酒が並々と注がれた杯を掲げて、乱菊さんが勢い良く叫ぶ。続いて、周りの奴等も一斉に「ハッピーハロウィン!」と返した。


今夜は護廷隊に人気の高い店を貸し切り、乱菊さんが企画したハロウィンパーティーが開かれていた。

ハロウィン、とか横文字で言っても会場は飲み屋だし、中身もいつも通り食って飲んで騒ぐだけなんだが、それでも賑やかな祭りの雰囲気が俺たちを包んでいた。

今夜はいつもの飲み会と違い、過半数の隊の隊長・副隊長や席官たちが集まっていた。
一角さんや檜佐木さん、平子隊長や雛森の他に、どうやって呼んできたのか日番谷隊長までいる。
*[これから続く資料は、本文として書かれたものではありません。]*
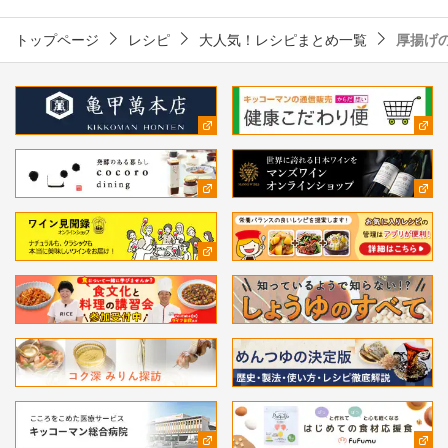
トップページ
レシピ
大人気！レシピまとめ一覧
厚揚げ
「松本……今更なんだが…何でただの飲み会にこんな仮装がいるんだ…?」

日番谷隊長が、恐らく強引に着せられたであろう仮装に目を落としつつ、当惑気味で尋ねた。

黒い触覚と尻尾に蝙蝠の翼……見た感じ、悪魔の衣装だろう。


「何言ってるんですかあ〜隊長!!ハロウィンといったら仮装でしょ?今日は普段の自分を脱ぎ捨てて楽しみましょーよっ」

胸元が大きく開いた服とミニスカートの魔女風衣装に身を包んだ乱菊さんが、大きな黒い三角帽子をかぶり直しながら上機嫌で答えた。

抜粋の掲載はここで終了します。